- **PROBLEM TO SOLVE**: Please output the section of the listing below that opens with the line containing "Krankenhaus <1400m" and closes with the line containing "Höhere Schule <1100m", exactly and with nothing else.

- **MATERIAL FOR THIS EXERCISE**:
↓
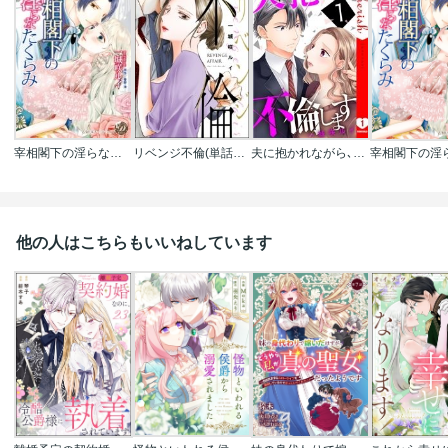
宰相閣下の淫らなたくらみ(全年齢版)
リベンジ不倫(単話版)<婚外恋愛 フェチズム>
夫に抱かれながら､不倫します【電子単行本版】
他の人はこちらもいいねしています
↑
↓
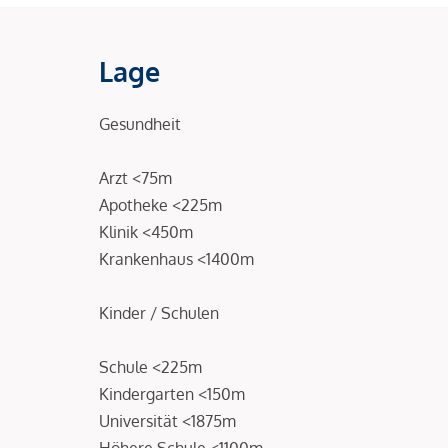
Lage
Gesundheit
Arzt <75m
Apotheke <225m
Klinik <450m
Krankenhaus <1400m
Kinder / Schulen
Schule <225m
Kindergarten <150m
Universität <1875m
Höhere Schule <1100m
↑
- **ANSWER AREA**:
Krankenhaus <1400m
Kinder / Schulen
Schule <225m
Kindergarten <150m
Universität <1875m
Höhere Schule <1100m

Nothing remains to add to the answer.